TL;DR
- Post-training INT4 weight-only quantisation method introduced in Lin et al., 'AWQ: Activation-aware Weight Quantization for LLM Compression and Acceleration' (arXiv:2306.00978, 2023, MIT-HAN Lab).
- Core observation: across Transformer layers, roughly the top 1 percent of weight channels (by activation magnitude) carry the bulk of output quality. Apply a per-channel scaling that preserves precision on those channels and the rest can be quantised aggressively to INT4 with near-zero perplexity loss.
- Storage is INT4 weight + FP16 group scale (group size 128 is the de facto default); activations remain in FP16/BF16. Inference is mixed-precision matmul — dequant on the fly against FP16 activations through a fused INT4xFP16 GEMM kernel.
- Generally beats GPTQ on raw inference throughput at the same bit budget (no Hessian-derived ordering, simpler memory layout, kernel-friendly) and ties or slightly wins on perplexity on Llama, Qwen and Mistral.
- Supported as a first-class quantisation backend in vLLM (`--quantization awq` / `awq_marlin`), TensorRT-LLM, Hugging Face TGI, SGLang, MLC-LLM, ExLlamaV2; default INT4 format on Yobitel's Yobibyte Marketplace recipes for Llama, Qwen and Mistral when TTFT and tokens/sec dominate the workspace SLO.
Overview#
AWQ — Activation-aware Weight Quantisation — was published by Lin, Tang, Tang, Yang, Xiao and Han (MIT-HAN Lab) in June 2023 and has since become the most widely deployed INT4 method for open-weights LLM inference. The technique sidesteps the per-column Hessian error correction that defines GPTQ in favour of a cheaper, empirical reframing: it asks which weight channels carry the activation mass that actually matters for output quality, then protects those channels through a per-channel scaling absorbed back into the preceding layer.
The reframing matters at a systems level because it produces a quantisation layout that maps cleanly onto fused INT4xFP16 GEMM kernels — no irregular per-column scaling, no Cholesky-derived ordering, just INT4 weights with per-group FP16 scales. That regularity is what lets vLLM, TensorRT-LLM, SGLang and TGI all converge on the same AWQ kernel path, and what makes AWQ INT4 the throughput-favoured default on Ampere (A100) and Hopper (H100/H200) when FP8 hardware is unavailable or memory pressure demands 4-bit.

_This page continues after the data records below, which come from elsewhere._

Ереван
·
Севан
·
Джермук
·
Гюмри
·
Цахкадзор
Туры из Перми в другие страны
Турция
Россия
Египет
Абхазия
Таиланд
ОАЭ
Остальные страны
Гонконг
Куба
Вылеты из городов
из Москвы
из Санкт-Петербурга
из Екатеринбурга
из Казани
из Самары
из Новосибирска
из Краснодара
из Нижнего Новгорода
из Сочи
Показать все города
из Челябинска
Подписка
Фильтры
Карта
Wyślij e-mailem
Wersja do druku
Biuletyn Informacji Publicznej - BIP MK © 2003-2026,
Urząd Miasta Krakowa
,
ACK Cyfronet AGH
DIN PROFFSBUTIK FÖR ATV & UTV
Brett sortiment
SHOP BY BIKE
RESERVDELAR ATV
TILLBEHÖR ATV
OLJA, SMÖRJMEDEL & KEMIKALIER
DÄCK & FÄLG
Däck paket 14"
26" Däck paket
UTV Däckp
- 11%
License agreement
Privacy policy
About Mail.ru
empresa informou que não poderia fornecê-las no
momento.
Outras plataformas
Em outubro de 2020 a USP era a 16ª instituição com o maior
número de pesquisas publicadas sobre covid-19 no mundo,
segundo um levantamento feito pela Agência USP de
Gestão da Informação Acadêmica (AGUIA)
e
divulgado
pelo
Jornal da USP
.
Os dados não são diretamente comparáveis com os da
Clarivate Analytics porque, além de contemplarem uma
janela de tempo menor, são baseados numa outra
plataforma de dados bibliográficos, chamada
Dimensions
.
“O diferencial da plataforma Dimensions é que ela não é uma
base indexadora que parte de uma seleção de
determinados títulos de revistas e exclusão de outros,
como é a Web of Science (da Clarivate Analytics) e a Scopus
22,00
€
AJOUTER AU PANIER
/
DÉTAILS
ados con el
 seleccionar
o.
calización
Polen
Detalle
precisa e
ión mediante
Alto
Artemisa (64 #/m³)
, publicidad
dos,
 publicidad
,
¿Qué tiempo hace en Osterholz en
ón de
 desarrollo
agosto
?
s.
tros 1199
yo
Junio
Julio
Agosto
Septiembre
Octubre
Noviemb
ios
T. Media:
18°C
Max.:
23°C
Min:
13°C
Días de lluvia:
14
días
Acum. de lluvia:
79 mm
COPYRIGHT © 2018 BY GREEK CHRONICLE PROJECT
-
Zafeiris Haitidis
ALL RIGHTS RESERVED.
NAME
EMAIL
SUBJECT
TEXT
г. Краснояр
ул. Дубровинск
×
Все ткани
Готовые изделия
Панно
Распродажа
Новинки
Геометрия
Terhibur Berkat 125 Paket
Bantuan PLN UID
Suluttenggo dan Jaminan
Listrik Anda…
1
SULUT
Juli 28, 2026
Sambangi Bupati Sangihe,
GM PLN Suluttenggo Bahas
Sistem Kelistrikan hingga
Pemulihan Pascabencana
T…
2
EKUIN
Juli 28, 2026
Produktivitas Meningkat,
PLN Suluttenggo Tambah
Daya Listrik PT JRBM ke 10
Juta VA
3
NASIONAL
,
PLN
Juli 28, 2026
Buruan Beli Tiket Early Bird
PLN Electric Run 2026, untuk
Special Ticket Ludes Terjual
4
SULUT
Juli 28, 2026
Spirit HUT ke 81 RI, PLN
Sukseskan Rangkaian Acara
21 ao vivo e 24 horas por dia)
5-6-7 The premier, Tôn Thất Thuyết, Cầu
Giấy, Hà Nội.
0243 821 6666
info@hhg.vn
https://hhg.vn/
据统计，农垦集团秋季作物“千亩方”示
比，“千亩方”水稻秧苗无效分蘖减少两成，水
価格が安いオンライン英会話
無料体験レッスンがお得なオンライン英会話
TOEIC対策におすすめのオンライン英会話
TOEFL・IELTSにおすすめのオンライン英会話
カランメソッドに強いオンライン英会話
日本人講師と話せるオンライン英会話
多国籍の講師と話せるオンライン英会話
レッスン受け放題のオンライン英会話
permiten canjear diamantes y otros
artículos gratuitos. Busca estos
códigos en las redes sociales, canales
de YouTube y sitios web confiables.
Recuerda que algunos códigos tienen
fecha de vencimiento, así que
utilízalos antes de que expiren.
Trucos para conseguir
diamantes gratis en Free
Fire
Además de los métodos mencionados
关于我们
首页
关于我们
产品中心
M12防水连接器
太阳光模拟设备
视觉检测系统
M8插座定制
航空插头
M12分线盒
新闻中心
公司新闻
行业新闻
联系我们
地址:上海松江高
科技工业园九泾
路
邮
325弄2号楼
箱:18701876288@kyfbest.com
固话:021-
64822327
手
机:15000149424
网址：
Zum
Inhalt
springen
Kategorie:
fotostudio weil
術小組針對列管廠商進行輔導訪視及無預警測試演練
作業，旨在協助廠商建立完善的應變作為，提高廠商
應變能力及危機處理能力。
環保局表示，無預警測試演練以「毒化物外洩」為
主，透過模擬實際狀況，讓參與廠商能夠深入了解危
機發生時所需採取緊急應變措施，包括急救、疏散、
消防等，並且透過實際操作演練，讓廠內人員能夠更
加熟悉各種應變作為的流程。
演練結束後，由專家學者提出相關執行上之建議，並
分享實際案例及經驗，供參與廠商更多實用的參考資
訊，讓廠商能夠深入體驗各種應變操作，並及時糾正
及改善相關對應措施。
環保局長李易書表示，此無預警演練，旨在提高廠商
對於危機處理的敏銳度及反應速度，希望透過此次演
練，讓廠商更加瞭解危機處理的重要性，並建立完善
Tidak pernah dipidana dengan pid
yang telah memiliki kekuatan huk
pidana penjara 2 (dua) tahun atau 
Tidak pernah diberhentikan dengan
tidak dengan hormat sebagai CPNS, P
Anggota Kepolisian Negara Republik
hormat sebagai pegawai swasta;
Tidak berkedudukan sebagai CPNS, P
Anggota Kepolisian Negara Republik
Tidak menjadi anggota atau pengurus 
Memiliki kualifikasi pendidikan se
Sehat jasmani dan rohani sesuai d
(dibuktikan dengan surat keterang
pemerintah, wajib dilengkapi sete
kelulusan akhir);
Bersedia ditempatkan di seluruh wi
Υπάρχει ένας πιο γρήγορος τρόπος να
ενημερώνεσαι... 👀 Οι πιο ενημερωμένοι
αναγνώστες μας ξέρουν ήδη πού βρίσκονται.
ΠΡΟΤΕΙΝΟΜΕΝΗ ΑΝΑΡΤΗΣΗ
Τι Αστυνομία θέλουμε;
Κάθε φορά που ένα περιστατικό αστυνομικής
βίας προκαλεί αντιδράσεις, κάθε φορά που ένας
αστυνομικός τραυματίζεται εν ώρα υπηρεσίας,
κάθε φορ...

Through mid-2026, AWQ INT4 retains roughly 99 percent of BF16 perplexity on standard suites (WikiText-2, C4) for Llama 3.1 70B, Qwen 3 72B and Mistral Large 2, while halving inference memory footprint relative to BF16. The footprint reduction is what makes single-H100 80GB serving of a 70B class model practical at all — 140 GB BF16 collapses to roughly 35 GB INT4 weights, leaving 40+ GB for KV cache and activations.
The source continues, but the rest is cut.